YOUR OBJECTIVE: Please reproduce the records below exactly, omitting any pictures they contain.

Saved entries:
********

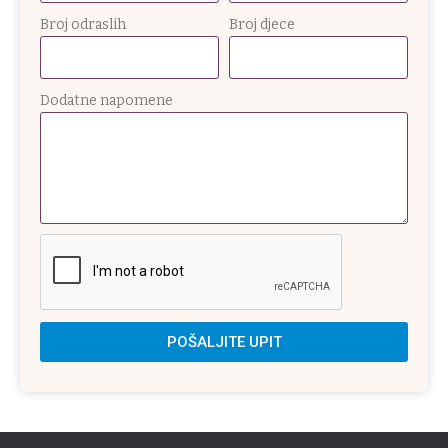
Broj odraslih
Broj djece
Dodatne napomene
POŠALJITE UPIT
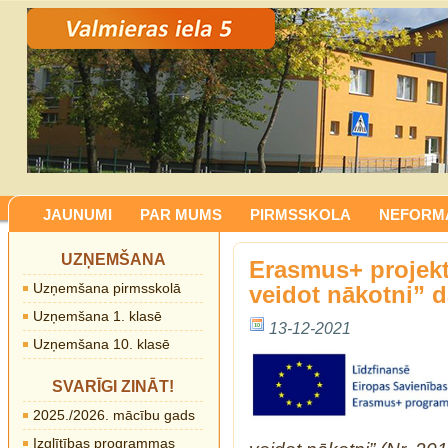
JAUNUMI
PAR MUMS
PIRMSSKOLA
NEFORMĀ
UZŅEMŠANA
Erasmus+ projekt
Uzņemšana pirmsskolā
veidot nākotni” d
Uzņemšana 1. klasē
13-12-2021
Uzņemšana 10. klasē
SVARĪGI ZINĀT!
2025./2026. mācību gads
Izglītības programmas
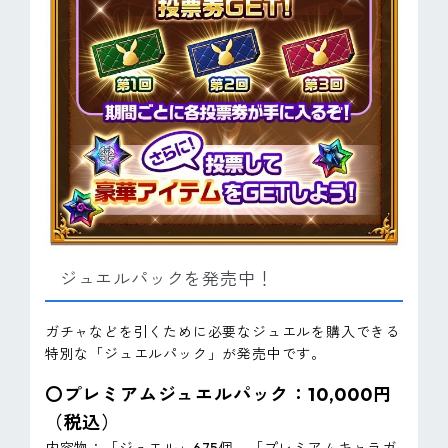
ジュエルパックを発売中！
ガチャなどを引くために必要なジュエルを購入できる
特別な「ジュエルパック」が発売中です。
〇プレミアムジュエルパック：10,000円
（税込）
内容物：「ジュエル」675個、「プレミアムキャラガ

********

SOLUTION:
Broj odraslih
Broj djece
Dodatne napomene
POŠALJITE UPIT
JAUNUMI
PAR MUMS
PIRMSSKOLA
NEFORMĀ
UZŅEMŠANA
Erasmus+ projekt
Uzņemšana pirmsskolā
veidot nākotni” d
Uzņemšana 1. klasē
13-12-2021
Uzņemšana 10. klasē
SVARĪGI ZINĀT!
2025./2026. mācību gads
Izglītības programmas
ジュエルパックを発売中！
ガチャなどを引くために必要なジュエルを購入できる
特別な「ジュエルパック」が発売中です。
〇プレミアムジュエルパック：10,000円
（税込）
内容物：「ジュエル」675個、「プレミアムキャラガ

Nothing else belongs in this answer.